Perhaps because our country’s misdeeds were routinely overshadowed by the epic injustice of long-term slavery south of our border, Canadians tend to have a somewhat white-washed vision of our heritage. But according to international renowned author Lawrence Hill, we have no reason to feel superior to our American neighbours.

“When I toured The Book of Negroes, often I met with stupefaction because Canadians just didn’t know about this history,” said Hill, who will be delivering a lecture at Nelson’s Mary Hall, located at the Tenth Street campus of Selkirk College on Friday, Nov. 7.

“Canadians were more likely to know something about Abraham Lincoln or Martin Luther King or the U.S. Civil War than they were to know about the history of slavery in our own country. I think we battle up against this notion in Canadian that we’re somehow morally superior to the Americans, which is a dangerous way to think because it prevents us from really knowing who we are.”

Hill’s latest book Blood: The Stuff of Life tackles some of these gaps in our historical knowledge head-on, and encourages Canadians to think critically about our past.

“If you truly explore our histories, Canada’s history is just as sordid and painful and full of oppression as American history,” he said.

Recently, Hill drew from the book to deliver a series of lectures across Canada that were broadcast on the CBC. His Nelson lecture will explore the physical, social, cultural and psychological aspects of blood.

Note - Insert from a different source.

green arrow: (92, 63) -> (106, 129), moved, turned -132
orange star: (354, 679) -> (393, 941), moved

“It’s about all the different ways we see our blood,” said Hill. “The way we imagine our blood, I believe, feeds profoundly into the sense of who we are and how we see ourselves.”

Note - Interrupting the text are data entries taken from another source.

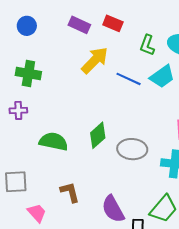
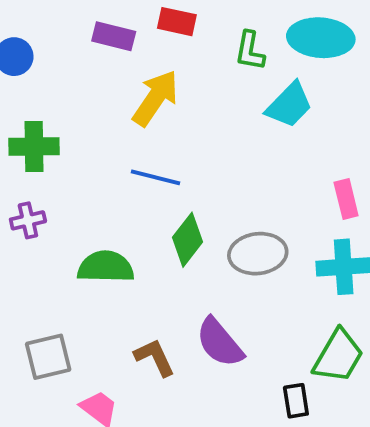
blue line: (129, 79) -> (155, 177), moved
purple semicircle: (113, 209) -> (220, 343), moved

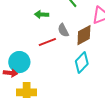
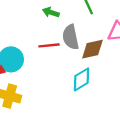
gray semicircle: (63, 30) -> (71, 37), size x1.5

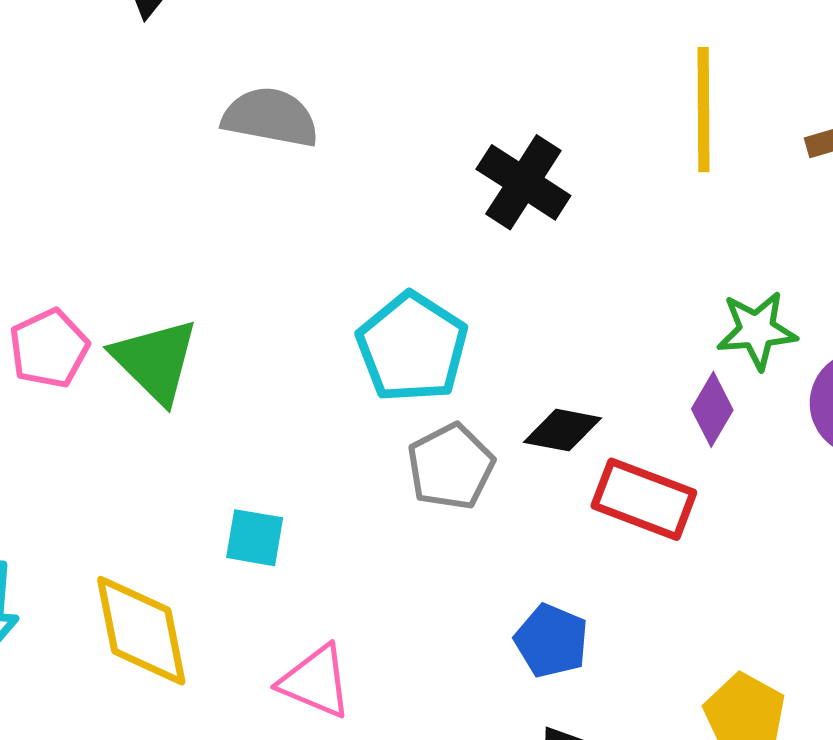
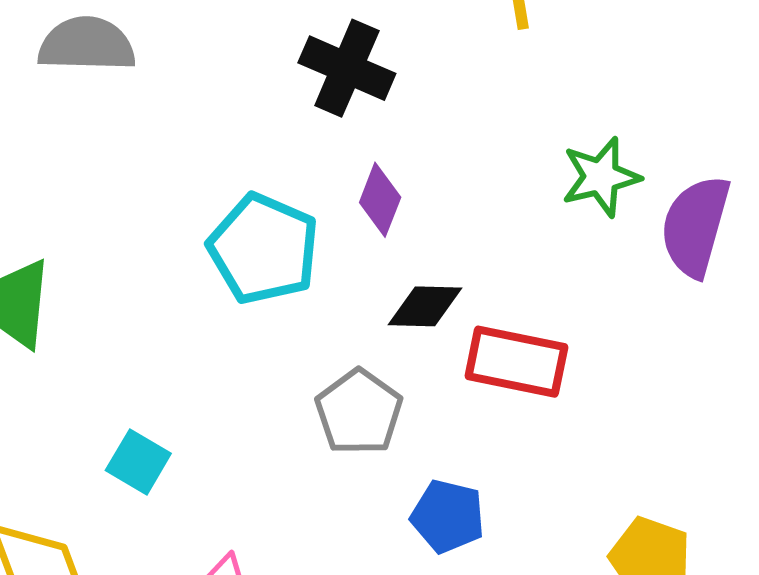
purple diamond: (712, 409) -> (380, 200), moved
gray pentagon: (451, 467) -> (359, 412), moved
cyan square: (255, 538) -> (138, 462), turned 30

The son of American immigrants—a black father and a white mother—Hill comes from multiple generations of ordained ministers of the African Episcopal Church. His mother, originally from a Republican family in Oak Park, Illinois, went on to become a civil rights activist.

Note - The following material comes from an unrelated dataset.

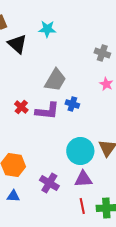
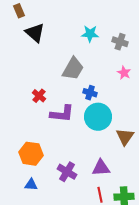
cyan star: (47, 29) -> (90, 34), moved
purple L-shape: (47, 111) -> (62, 114), moved
cyan circle: (80, 151) -> (98, 117), moved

Now the author of nine books of fiction and non-fiction, Hill won his first honour for an article published in the Walrus titled “Is Africa’s Pain Black America’s Burden?”, which won a National Magazine Award.

Hill hopes to encourage Canadians to acknowledge their historical culpability.

“Americans don’t shy away from their slave history, but we do in Canada. I think we have a tendency to bury our heads in the sand about who we are and where we’ve been. This is one of the reasons why I wrote The book of Negroes, to shatter that and bring to light another story.”

That 2007 novel was a runaway critical success, winning the Commonwealth Prize for Best Book and landing him a private audience with Queen Elizabeth II. These achievements vaulted the former Globe and Mail journalist into the international spotlight.

The Book of Negroes is based on the life journey of 11-year-old Aminata Diallo, who was abducted from her village in West Africa and enslaved in South Carolina. Years later she forged her way to freedom by serving with the British in the Revolutionary War.

The narrative sweeps her from Halifax to the jungles of Sierre Leone and finally to freedom in England.

Recently it was announced that CBC will develop The Book of Negroes into a six-part miniseries starring Louis Gosset Jr. and Cuba Gooding Jr.

“It was a huge departure,” Hill said of the adaptation process. “Half the reason you write novels is so you don’t have to collaborate with other people. You can sit in your pyjamas and work alone at home. It was rare for me to work in that medium because suddenly I was working in a group of people and not making all the calls. I quite enjoyed it.”

Hill attended the University of British Columbia and last visited Nelson in the 1970s, when he visited as a student. He said he’s thrilled to be bringing his talk to the Kootenays.

Tickets for the reading, put on by the Mir Centre for Peace, are $16 for adults and $13 for students and seniors. Tickets are available at Otter Books, Selkirk’s Castlegar bookstore or by calling 250-365-1281.